• History

This Is the Woman the Tony Awards Are Named After

2 minute read

When the first Tony Awards were given in 1947, it wasn’t quite the polished production that theater fans have come to expect.

The ceremony was on a much smaller scale, and the actual awards were decidedly quirkier, as TIME reported:

The American Theater Wing handed out memorial awards for Director Antoinette Perry (Harvey, Kiss the Boys Goodbye), who died last year. Among the recipients: Helen Hayes, Ingrid Bergman, Jose Ferrer and Fredric March, for their Broadway performances this season; Mr. & Mrs. Ira Katzenberg (TIME, Jan. 30, 1939) for their durability as first-nighters; Restaurateur Vincent Sardi Sr., “for providing a . . . comfort station for theater folk. . . .” The men got gold money clips, the women Tiffany compacts with “little automatic windshield wipers on the mirrors.”

When Perry died of heart disease in 1946, TIME remembered her as “one of Broadway’s few successful woman directors. […] Tony Perry, ever the angel of tyro actors, was the wartime guiding spirit of the American Theatre Wing, left her heart at its seven Stage Door Canteens across the nation.”
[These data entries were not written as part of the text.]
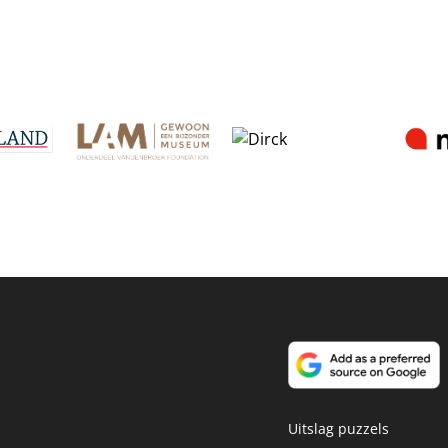
Uitslag puzzels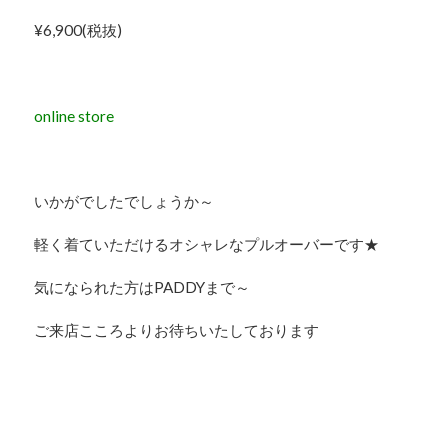
¥6,900(税抜)
online store
いかがでしたでしょうか～
軽く着ていただけるオシャレなプルオーバーです★
気になられた方はPADDYまで～
ご来店こころよりお待ちいたしております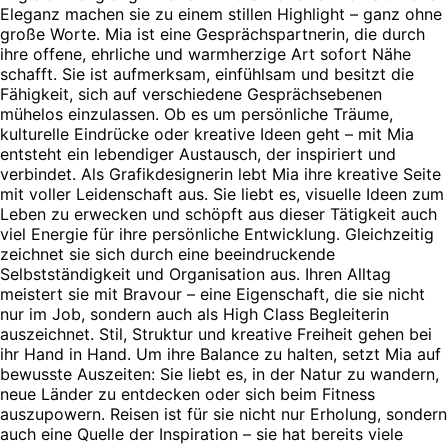
Eleganz machen sie zu einem stillen Highlight – ganz ohne
große Worte. Mia ist eine Gesprächspartnerin, die durch
ihre offene, ehrliche und warmherzige Art sofort Nähe
schafft. Sie ist aufmerksam, einfühlsam und besitzt die
Fähigkeit, sich auf verschiedene Gesprächsebenen
mühelos einzulassen. Ob es um persönliche Träume,
kulturelle Eindrücke oder kreative Ideen geht – mit Mia
entsteht ein lebendiger Austausch, der inspiriert und
verbindet. Als Grafikdesignerin lebt Mia ihre kreative Seite
mit voller Leidenschaft aus. Sie liebt es, visuelle Ideen zum
Leben zu erwecken und schöpft aus dieser Tätigkeit auch
viel Energie für ihre persönliche Entwicklung. Gleichzeitig
zeichnet sie sich durch eine beeindruckende
Selbstständigkeit und Organisation aus. Ihren Alltag
meistert sie mit Bravour – eine Eigenschaft, die sie nicht
nur im Job, sondern auch als High Class Begleiterin
auszeichnet. Stil, Struktur und kreative Freiheit gehen bei
ihr Hand in Hand. Um ihre Balance zu halten, setzt Mia auf
bewusste Auszeiten: Sie liebt es, in der Natur zu wandern,
neue Länder zu entdecken oder sich beim Fitness
auszupowern. Reisen ist für sie nicht nur Erholung, sondern
auch eine Quelle der Inspiration – sie hat bereits viele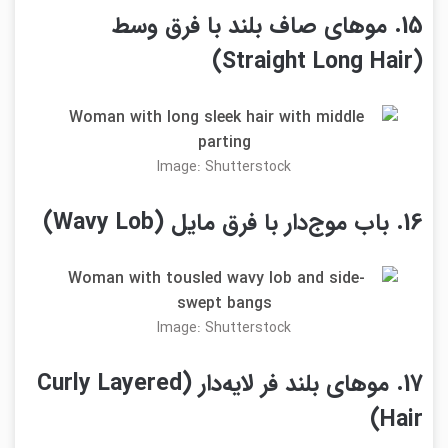
15. موهای صاف بلند با فرق وسط
(Straight Long Hair)
Image: Shutterstock
16. باب موج‌دار با فرق مایل (Wavy Lob)
Image: Shutterstock
17. موهای بلند فر لایه‌دار (Curly Layered
Hair)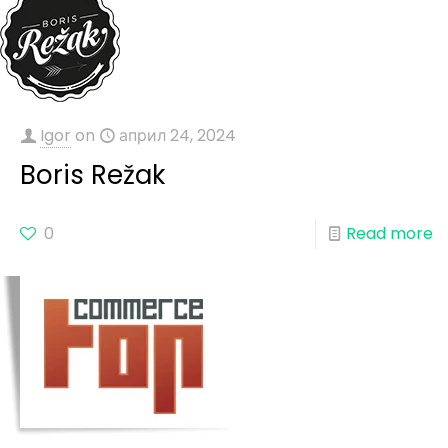
Igor
on
април 24, 2024
Boris Režak
0
Read more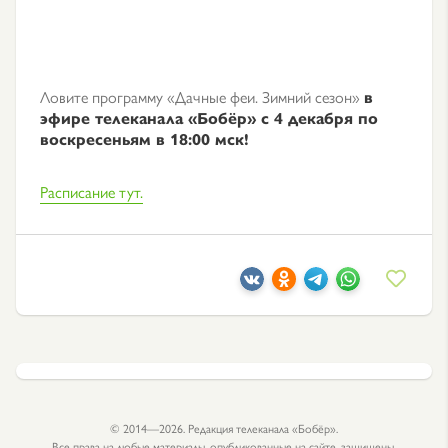
Ловите программу «Дачные феи. Зимний сезон»
в
эфире телеканала «Бобёр» с 4 декабря по
воскресеньям в 18:00 мск!
Расписание тут.
© 2014—2026. Редакция телеканала «Бобёр».
Все права на любые материалы, опубликованные на сайте, защищены.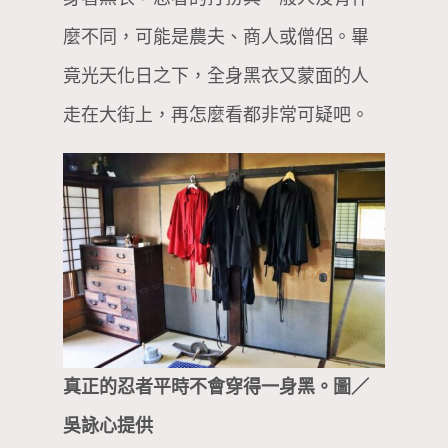
麼不同，可能是農夫、商人或僧侶。畢
竟光天化日之下，全身黑衣又蒙面的人
走在大街上，再怎麼看都非常可疑吧。
真正的忍者平時不會穿得一身黑。圖／
吳詠心提供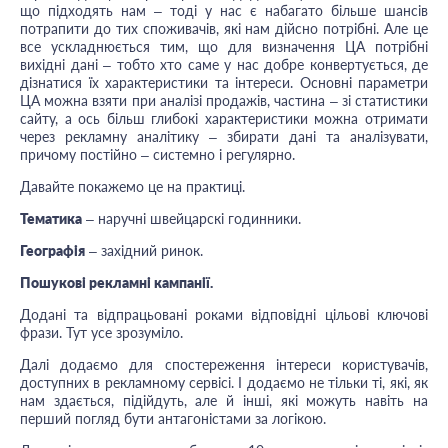
що підходять нам – тоді у нас є набагато більше шансів
потрапити до тих споживачів, які нам дійсно потрібні. Але це
все ускладнюється тим, що для визначення ЦА потрібні
вихідні дані – тобто хто саме у нас добре конвертується, де
дізнатися їх характеристики та інтереси. Основні параметри
ЦА можна взяти при аналізі продажів, частина – зі статистики
сайту, а ось більш глибокі характеристики можна отримати
через рекламну аналітику – збирати дані та аналізувати,
причому постійно – системно і регулярно.
Давайте покажемо це на практиці.
Тематика
– наручні швейцарскі годинники.
Географія
– західний ринок.
Пошукові рекламні кампанії.
Додані та відпрацьовані роками відповідні цільові ключові
фрази. Тут усе зрозуміло.
Далі додаємо для спостереження інтереси користувачів,
доступних в рекламному сервісі. І додаємо не тільки ті, які, як
нам здається, підійдуть, але й інші, які можуть навіть на
перший погляд бути антагоністами за логікою.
The Stage Door Canteens had been established by the American Theatre Wing’s War Service, as a place where A-list stage stars could volunteer to provide free entertainment for servicemen. Perry had been one of the founders of the Wing, and helped shepherd it into a new post-World War II role. Though it had been founded to help the theater world help the war effort, it became an organization dedicated to helping the theater world.

It didn’t take long for the Antoinette Perry Awards to be shortened to the Tony Awards—but, though the Tonys are rarely ever referred to by their longer original name these days, the official name of the awards has never changed.